- Data shown:
···

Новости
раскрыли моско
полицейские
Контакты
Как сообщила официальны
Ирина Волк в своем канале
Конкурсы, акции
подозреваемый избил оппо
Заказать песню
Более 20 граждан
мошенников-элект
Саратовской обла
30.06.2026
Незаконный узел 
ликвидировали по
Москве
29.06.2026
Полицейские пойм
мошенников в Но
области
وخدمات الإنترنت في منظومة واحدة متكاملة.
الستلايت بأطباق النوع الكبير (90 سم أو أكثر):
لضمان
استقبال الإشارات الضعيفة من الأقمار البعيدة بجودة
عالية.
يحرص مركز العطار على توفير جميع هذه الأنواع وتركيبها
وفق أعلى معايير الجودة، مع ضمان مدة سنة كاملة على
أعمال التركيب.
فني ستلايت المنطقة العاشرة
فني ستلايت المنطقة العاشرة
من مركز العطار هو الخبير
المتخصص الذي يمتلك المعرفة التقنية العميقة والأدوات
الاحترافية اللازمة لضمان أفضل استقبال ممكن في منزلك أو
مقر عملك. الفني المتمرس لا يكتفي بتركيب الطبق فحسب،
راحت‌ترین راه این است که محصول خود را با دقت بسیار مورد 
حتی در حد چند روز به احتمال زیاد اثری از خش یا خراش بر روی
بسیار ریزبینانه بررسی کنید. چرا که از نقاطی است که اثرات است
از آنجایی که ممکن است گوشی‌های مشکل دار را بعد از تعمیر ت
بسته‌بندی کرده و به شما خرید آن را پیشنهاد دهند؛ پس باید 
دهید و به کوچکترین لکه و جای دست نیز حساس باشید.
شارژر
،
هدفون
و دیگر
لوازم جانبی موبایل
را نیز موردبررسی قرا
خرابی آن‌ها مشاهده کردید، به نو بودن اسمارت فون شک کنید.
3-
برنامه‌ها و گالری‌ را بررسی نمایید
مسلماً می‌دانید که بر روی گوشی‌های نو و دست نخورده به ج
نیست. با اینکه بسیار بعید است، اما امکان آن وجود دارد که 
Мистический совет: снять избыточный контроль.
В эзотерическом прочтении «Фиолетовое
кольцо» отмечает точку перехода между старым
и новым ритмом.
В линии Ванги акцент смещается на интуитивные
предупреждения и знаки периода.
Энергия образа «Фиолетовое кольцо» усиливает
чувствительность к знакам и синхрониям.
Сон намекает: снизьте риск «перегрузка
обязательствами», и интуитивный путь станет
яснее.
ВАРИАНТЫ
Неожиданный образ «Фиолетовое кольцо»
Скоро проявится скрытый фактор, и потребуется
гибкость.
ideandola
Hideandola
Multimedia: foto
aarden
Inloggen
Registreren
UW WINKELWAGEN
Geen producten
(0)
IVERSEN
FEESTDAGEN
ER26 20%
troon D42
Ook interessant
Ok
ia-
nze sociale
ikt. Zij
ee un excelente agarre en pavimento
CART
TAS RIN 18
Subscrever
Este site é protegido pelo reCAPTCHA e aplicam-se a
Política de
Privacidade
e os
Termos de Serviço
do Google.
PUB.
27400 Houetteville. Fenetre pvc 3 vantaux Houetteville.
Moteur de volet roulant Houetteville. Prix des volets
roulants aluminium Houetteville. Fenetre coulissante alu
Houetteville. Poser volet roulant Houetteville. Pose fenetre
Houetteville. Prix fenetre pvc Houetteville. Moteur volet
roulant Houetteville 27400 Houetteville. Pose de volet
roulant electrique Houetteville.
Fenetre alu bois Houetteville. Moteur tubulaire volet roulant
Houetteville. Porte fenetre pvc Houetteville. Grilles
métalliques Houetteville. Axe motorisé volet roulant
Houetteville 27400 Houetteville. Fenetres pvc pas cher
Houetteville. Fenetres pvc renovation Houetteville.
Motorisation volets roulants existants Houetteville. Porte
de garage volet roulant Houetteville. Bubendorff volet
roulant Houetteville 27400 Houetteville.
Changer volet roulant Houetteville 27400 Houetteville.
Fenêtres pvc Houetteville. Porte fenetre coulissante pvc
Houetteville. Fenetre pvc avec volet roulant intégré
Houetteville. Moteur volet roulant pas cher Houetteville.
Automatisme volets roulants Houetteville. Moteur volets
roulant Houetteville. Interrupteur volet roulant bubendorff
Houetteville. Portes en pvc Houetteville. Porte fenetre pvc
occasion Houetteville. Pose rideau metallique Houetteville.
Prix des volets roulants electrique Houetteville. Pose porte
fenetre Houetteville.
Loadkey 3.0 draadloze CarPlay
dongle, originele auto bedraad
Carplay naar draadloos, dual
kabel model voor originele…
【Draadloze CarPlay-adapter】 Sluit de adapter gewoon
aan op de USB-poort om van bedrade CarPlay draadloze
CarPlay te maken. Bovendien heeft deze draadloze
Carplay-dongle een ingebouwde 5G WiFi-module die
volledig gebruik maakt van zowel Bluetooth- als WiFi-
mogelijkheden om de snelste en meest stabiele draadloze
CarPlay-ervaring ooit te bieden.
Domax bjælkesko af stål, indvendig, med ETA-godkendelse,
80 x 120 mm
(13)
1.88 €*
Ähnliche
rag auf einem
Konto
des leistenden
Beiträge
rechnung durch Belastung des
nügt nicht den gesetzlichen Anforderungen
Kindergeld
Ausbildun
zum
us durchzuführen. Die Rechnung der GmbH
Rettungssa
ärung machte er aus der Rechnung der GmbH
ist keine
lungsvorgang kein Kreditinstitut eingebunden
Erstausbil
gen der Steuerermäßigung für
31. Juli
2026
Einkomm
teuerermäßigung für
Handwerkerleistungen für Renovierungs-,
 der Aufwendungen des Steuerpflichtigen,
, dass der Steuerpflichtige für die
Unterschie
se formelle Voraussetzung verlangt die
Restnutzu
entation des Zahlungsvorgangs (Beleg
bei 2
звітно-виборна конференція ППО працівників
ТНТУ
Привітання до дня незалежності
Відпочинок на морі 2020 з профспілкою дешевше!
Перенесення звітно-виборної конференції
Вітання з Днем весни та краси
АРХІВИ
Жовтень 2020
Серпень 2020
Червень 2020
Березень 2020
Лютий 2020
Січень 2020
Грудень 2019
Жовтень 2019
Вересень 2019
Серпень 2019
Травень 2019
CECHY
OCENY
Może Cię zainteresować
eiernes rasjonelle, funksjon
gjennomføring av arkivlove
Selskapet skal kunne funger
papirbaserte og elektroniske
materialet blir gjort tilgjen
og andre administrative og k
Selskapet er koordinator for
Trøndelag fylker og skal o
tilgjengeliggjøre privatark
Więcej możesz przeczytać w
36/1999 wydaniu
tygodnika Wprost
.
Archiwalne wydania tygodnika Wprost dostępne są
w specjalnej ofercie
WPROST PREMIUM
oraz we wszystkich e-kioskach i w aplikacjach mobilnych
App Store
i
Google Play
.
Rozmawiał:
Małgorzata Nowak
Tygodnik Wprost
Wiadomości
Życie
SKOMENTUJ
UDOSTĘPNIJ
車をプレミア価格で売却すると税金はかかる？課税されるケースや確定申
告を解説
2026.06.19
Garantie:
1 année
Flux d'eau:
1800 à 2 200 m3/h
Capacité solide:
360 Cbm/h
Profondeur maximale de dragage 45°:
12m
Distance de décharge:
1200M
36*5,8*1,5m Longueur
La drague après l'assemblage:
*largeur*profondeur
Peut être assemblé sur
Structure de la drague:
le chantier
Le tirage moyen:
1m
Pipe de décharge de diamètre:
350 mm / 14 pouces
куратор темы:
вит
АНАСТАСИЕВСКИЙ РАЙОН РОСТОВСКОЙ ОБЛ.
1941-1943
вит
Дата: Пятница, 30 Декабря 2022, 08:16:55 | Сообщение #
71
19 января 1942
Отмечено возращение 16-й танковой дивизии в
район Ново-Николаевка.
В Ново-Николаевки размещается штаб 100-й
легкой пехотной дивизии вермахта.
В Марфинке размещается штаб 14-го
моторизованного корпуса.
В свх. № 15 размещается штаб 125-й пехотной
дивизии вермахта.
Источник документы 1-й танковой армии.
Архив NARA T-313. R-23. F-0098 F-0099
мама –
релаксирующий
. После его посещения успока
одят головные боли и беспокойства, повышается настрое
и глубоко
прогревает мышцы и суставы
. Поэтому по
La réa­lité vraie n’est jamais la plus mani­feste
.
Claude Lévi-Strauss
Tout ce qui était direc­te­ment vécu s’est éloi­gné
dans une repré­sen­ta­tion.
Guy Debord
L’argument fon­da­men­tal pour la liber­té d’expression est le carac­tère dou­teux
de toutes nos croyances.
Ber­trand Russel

···

- Exercise directions:
Take the lines above from the one containing "Незаконный узел" to the one containing "Houetteville. Poser volet" and retype them exactly, both ends included, with nothing added.

- Written answer:
Незаконный узел 
ликвидировали по
Москве
29.06.2026
Полицейские пойм
мошенников в Но
области
وخدمات الإنترنت في منظومة واحدة متكاملة.
الستلايت بأطباق النوع الكبير (90 سم أو أكثر):
لضمان
استقبال الإشارات الضعيفة من الأقمار البعيدة بجودة
عالية.
يحرص مركز العطار على توفير جميع هذه الأنواع وتركيبها
وفق أعلى معايير الجودة، مع ضمان مدة سنة كاملة على
أعمال التركيب.
فني ستلايت المنطقة العاشرة
فني ستلايت المنطقة العاشرة
من مركز العطار هو الخبير
المتخصص الذي يمتلك المعرفة التقنية العميقة والأدوات
الاحترافية اللازمة لضمان أفضل استقبال ممكن في منزلك أو
مقر عملك. الفني المتمرس لا يكتفي بتركيب الطبق فحسب،
راحت‌ترین راه این است که محصول خود را با دقت بسیار مورد 
حتی در حد چند روز به احتمال زیاد اثری از خش یا خراش بر روی
بسیار ریزبینانه بررسی کنید. چرا که از نقاطی است که اثرات است
از آنجایی که ممکن است گوشی‌های مشکل دار را بعد از تعمیر ت
بسته‌بندی کرده و به شما خرید آن را پیشنهاد دهند؛ پس باید 
دهید و به کوچکترین لکه و جای دست نیز حساس باشید.
شارژر
،
هدفون
و دیگر
لوازم جانبی موبایل
را نیز موردبررسی قرا
خرابی آن‌ها مشاهده کردید، به نو بودن اسمارت فون شک کنید.
3-
برنامه‌ها و گالری‌ را بررسی نمایید
مسلماً می‌دانید که بر روی گوشی‌های نو و دست نخورده به ج
نیست. با اینکه بسیار بعید است، اما امکان آن وجود دارد که 
Мистический совет: снять избыточный контроль.
В эзотерическом прочтении «Фиолетовое
кольцо» отмечает точку перехода между старым
и новым ритмом.
В линии Ванги акцент смещается на интуитивные
предупреждения и знаки периода.
Энергия образа «Фиолетовое кольцо» усиливает
чувствительность к знакам и синхрониям.
Сон намекает: снизьте риск «перегрузка
обязательствами», и интуитивный путь станет
яснее.
ВАРИАНТЫ
Неожиданный образ «Фиолетовое кольцо»
Скоро проявится скрытый фактор, и потребуется
гибкость.
ideandola
Hideandola
Multimedia: foto
aarden
Inloggen
Registreren
UW WINKELWAGEN
Geen producten
(0)
IVERSEN
FEESTDAGEN
ER26 20%
troon D42
Ook interessant
Ok
ia-
nze sociale
ikt. Zij
ee un excelente agarre en pavimento
CART
TAS RIN 18
Subscrever
Este site é protegido pelo reCAPTCHA e aplicam-se a
Política de
Privacidade
e os
Termos de Serviço
do Google.
PUB.
27400 Houetteville. Fenetre pvc 3 vantaux Houetteville.
Moteur de volet roulant Houetteville. Prix des volets
roulants aluminium Houetteville. Fenetre coulissante alu
Houetteville. Poser volet roulant Houetteville. Pose fenetre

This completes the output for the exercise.